> _Exercise directions_
For this exercise, reproduce each entry below exactly, excluding pictures.

> _Data_
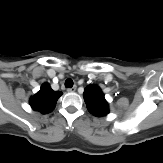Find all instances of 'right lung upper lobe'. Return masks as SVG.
<instances>
[{
    "label": "right lung upper lobe",
    "instance_id": "obj_1",
    "mask_svg": "<svg viewBox=\"0 0 163 163\" xmlns=\"http://www.w3.org/2000/svg\"><path fill=\"white\" fill-rule=\"evenodd\" d=\"M61 95L62 92L53 91L49 84L44 83L40 91L30 98V105L33 110L47 114L54 110L56 102Z\"/></svg>",
    "mask_w": 163,
    "mask_h": 163
}]
</instances>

> _Completed exercise_
Find all instances of 'right lung upper lobe'. Return masks as SVG.
<instances>
[{
    "label": "right lung upper lobe",
    "instance_id": "obj_1",
    "mask_svg": "<svg viewBox=\"0 0 163 163\" xmlns=\"http://www.w3.org/2000/svg\"><path fill=\"white\" fill-rule=\"evenodd\" d=\"M61 95L62 92L53 91L49 84L44 83L40 91L30 98V105L33 110L47 114L54 110L56 102Z\"/></svg>",
    "mask_w": 163,
    "mask_h": 163
}]
</instances>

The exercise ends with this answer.